His one-man show is raw, but also funny, which makes the raw go down easy. “What ever happened to pubic hair? I went to court to show bush. Now no one has one.” He talks about his parents a lot. He talks about assholes (the real ones, the ones we all have). He talks about his projects; when I heard his Hairspray-sequel TV series, currently in development hell, is called “White Lipstick,” I knew he would get it all right. He manages to come across as a perv and your favorite uncle all at the same time.
Afterward, he did a signing that went on for hours and hours. Everybody got a picture. We didn’t participate, as we were busy touring the rest of show, trying to find the pearls among an awful lot of bad oysters. It’s not that I find the human body artless, it’s just that you have to do more with it than just show me a big red dick. And dicks were scarce compared to the seemingly endless parade of tits ‘n’ vulvas. The sideshows were more interesting, including a touring burlesque show featuring a dwarf stripper and a man whose whole act was a hymn to the hot dog. There was also one of those gymnasts who performs aloft suspended and entwined in a long length of cloth, whatever they’re called. At first I thought she was nude, but after she came down I saw she was wearing a flesh-colored bodysuit with the anatomy spray painted on, and quite well.

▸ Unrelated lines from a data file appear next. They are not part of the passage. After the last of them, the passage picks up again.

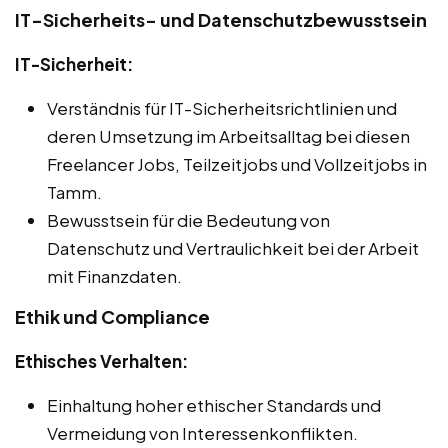
IT-Sicherheits- und Datenschutzbewusstsein
IT-Sicherheit:
Verständnis für IT-Sicherheitsrichtlinien und
deren Umsetzung im Arbeitsalltag bei diesen
Freelancer Jobs, Teilzeitjobs und Vollzeitjobs in
Tamm.
Bewusstsein für die Bedeutung von
Datenschutz und Vertraulichkeit bei der Arbeit
mit Finanzdaten.
Ethik und Compliance
Ethisches Verhalten:
Einhaltung hoher ethischer Standards und
Vermeidung von Interessenkonflikten.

Really, the only thing left to the imagination was why so many women into baroque lingerie, especially corsetry, are overweight.
I only saw one piece I could take home, a sketch that looked like a bunch of birds of paradise flowers but turned out to be, yes, more vulvas. But it was clever. And alas, it had a red “sold” sticker on it.
The rest of the weekend was half fun, half duty — a wedding, plus FAFSA and related forms. The wedding was at the National Shrine of the Little Flower, better known as Father Coughlin’s old church. Which is spectacular. Fr. Coughlin was the original Rush Limbaugh, and had quite the career until the diocese reined him in. The church has a theater-in-the-round thing going on; the first guests weren’t sure where to sit, but we all figured it out. The bride was beautiful, the groom flubbed some hand-holding instructions and we all went out to face the cold front howling in. Current temperature: 2 below, and the night has only begun.
Let’s hope we get a little relief by the end of the week, but I’m not hopeful.